Pero junto con las grandes cosas que
nos afectan a todos, están las historias personales, las tragedias individuales
que nos acosan en estos días, provenientes de propios y extraños.
Una se me quedó especialmente adherida
al espíritu, precisamente porque conjuga esa mezcla extraña entre el horror del
desamparo y descubrir en circunstancias muy duras el valor de la solidaridad.
La historia gira alrededor de una joven venezolana, criada junto con su hermano
por su madre esquizofrénica y que nunca conoció a su padre.
Una presencia materna que
simultáneamente traía el gusto por el arte y las conversaciones con seres
imaginarios en una radio portátil. La madre vive en Barquisimeto y ha sido
diagnosticada con cáncer terminal. A la señal de que se agotaban los días de su
existencia, la hija viajó por un mes a Venezuela desde los Estados Unidos.
Una oportunidad extraordinaria para
conocer los horrores y carencias de los servicios públicos de salud en su
tierra de origen. Obligada literalmente a vivir en el hospital, con diagnósticos
erráticos sobre el estado de la madre y sin medicamentos en una sala
congestionada.
Descubrir en ese pequeño infierno la
solidaridad de los otros enfermos y sus parientes.
Gestos como los de una pizza colectiva
introducida a hurtadillas y con complicidad de algunos guardias. La madre no
murió tan pronto como se esperaba, y al período de recuperación esperado le
sucedió un episodio de pérdida masiva de sangre que obligó a la hija a una
operación telefónica de búsqueda apresurada de donantes entre sus antiguas
amistades. Una pequeña epopeya del horror y la miseria que la hija terminó por
ver como una oportunidad para crecer como persona.

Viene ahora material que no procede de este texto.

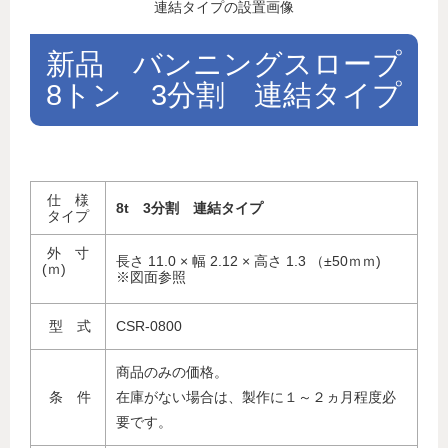
連結タイプの設置画像
新品　バンニングスロープ
8トン　3分割　連結タイプ
仕 様
8t 3分割 連結タイプ
タイプ
外 寸
長さ 11.0 × 幅 2.12 × 高さ 1.3 （±50ｍｍ)
(ｍ)
※図面参照
型 式
CSR-0800
商品のみの価格。
条 件
在庫がない場合は、製作に１～２ヵ月程度必
要です。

Duro, muy duro, el testimonio y la
vivencia de cómo se ha destruido la vida de una nación. Pero nuestra oligarquía
chavista, obesa y protegida, declara que no hay novedad en el frente, que
estamos en el paraíso socialista sobre la Tierra y que todo es una operación de
desestabilización dirigida por el imperio. Todo frente a la mirada incrédula
del resto del mundo que no termina de entender el milagro del Rey Midas al
revés que opera en nuestra tierra. Unido al desastre material, el deseo
perverso de quebrar el espíritu de la gente en una operación de terror,
represión y control social.
Pero no todo son malas noticias. En
realidad esta gente que desgobierna a Venezuela está muy lejos de haber ganado
la pelea. Desaparecida la última hoja de parra de su supuesto amor por el
pueblo, siguen perdiendo apoyo y han tenido que recurrir cada vez más a la
represión y la violación de los derechos humanos. Destruida su credibilidad en
el exterior solamente les queda el chantaje petrolero. Del lado de la
alternativa democrática surge una luz importante con la designación de Chúo
Torrealba al frente de la MUD. La lucha continúa.